海の難所ともいわれる来島海峡の船の安全を守る「来島海峡海上交通センター」に、2人の女性管制官が新たに配属されました。一流を目指し歩み始めた2人の姿を追いました。
“海の難所”来島海峡 船の安全守る新人管制官
1日に約500隻もの船が行き交い、潮の流れによって左右の航行が入れ替わる、世界で唯一の「順中逆西(じゅんちゅうぎゃくせい)」というルールもある“海の難所”、来島海峡。
そんな来島海峡の船の安全を守る来島海峡海上交通センター、通称「来島マーチス」に、今年3月、2人の女性管制官が新たに配属されました。
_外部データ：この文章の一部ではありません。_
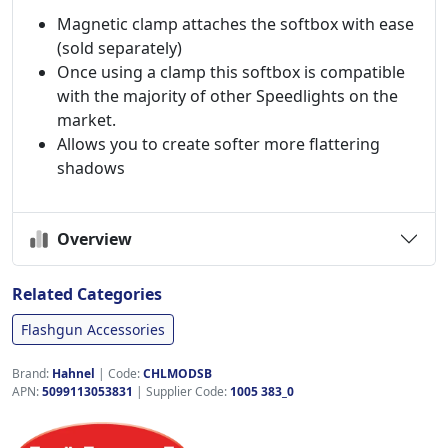
Magnetic clamp attaches the softbox with ease
(sold separately)
Once using a clamp this softbox is compatible
with the majority of other Speedlights on the
market.
Allows you to create softer more flattering
shadows
Overview
Related Categories
Flashgun Accessories
Brand:
Hahnel
|
Code:
CHLMODSB
APN:
5099113053831
| Supplier Code:
1005 383_0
槌田(つちだ)管制官と、三津山管制官です。2人は2年間、京都府舞鶴市の海上保安学校で、管制官に必要な知識、技能、語学を学んできました。
――この仕事に就こうと思った理由は?
槌田管制官
「海が好だったのでそれに関わりたいと思っていたんですけど、乗り物酔いが激しくて陸上勤務がよくて…」
三津山管制官
「大学生の時に管制官になりたいと思って、父親の知り合いの方に、保安庁の管制官を紹介していただいて…」
配属後は2か月にわたって、来島海峡の強い潮の流れや、それに伴う順中逆西の航行ルールを学ぶなど研修に励むと、6月4日の審査で見事合格。晴れて管制官となりました。
航行する船に情報提供 日々が実践と学び
管制官の勤務は、朝8時半から夕方5時15分までの日勤、次の日の夕方4時から翌朝10時までの夜勤、さらにその翌日は非番のローテーションを繰り返します。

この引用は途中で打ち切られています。